Дорога, поднявшись на угор, обогнула еловый лесок, какой-то колючий и неуютный в непогодье, за ним раздвоилась: правый сверток, менее размешанный, уходил к лесу, а левый — на полевой ток. До него от развилки оставалось шагов триста-четыреста.
Остаток пути ехали молча — Верхорубову явно не нравилось поведение Трошина: уж как-то больно независимо он ведет себя перед хозяином района. Другие председатели колхозов всегда оправдываются, выкручиваются, привирают, а этот все начистоту и прямо, будто с равным говорит. Верхорубов таких не любит.

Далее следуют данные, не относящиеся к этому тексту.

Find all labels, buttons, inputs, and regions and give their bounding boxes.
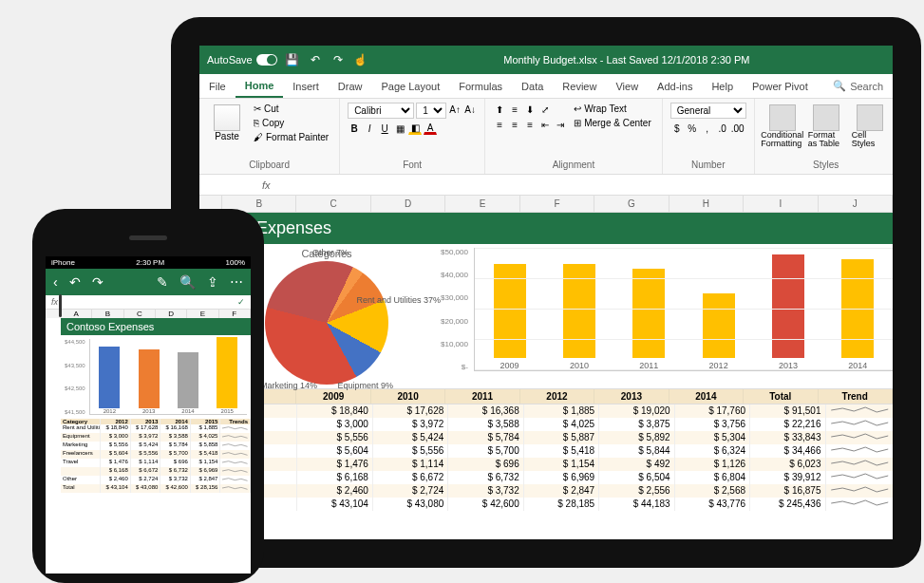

На току, кое-как забросанном соломой, прямо на утоптанной земле были навалены огромные вороха хлеба. У ближнего конца навеса стояло до десятка подвод с бестарками. Женщины ведрами насыпали в них зерно. Рядом двое парней, один из них с баками, что утром жаловался Трошину на питание, грузили с весов мешки в машину. Шофер в промасленной телогрейке и фуражке пехотинца сидел на крыше машины и ел морковку.
Верхорубов и Трошин зашли под навес. Тут пахло сырым зерном, соломой и дымком костра.
— Горит хлеб, Максим Сергеевич, — сказал в спины председателей мужской басовитый голос; они обернулись враз. Говорил заведующий полевым током Дмитрий Кулигин, пожилой, высокий и сухопарый мужчина, с двумя глубокими морщинами, взявшими как бы в скобки его толстогубый рот.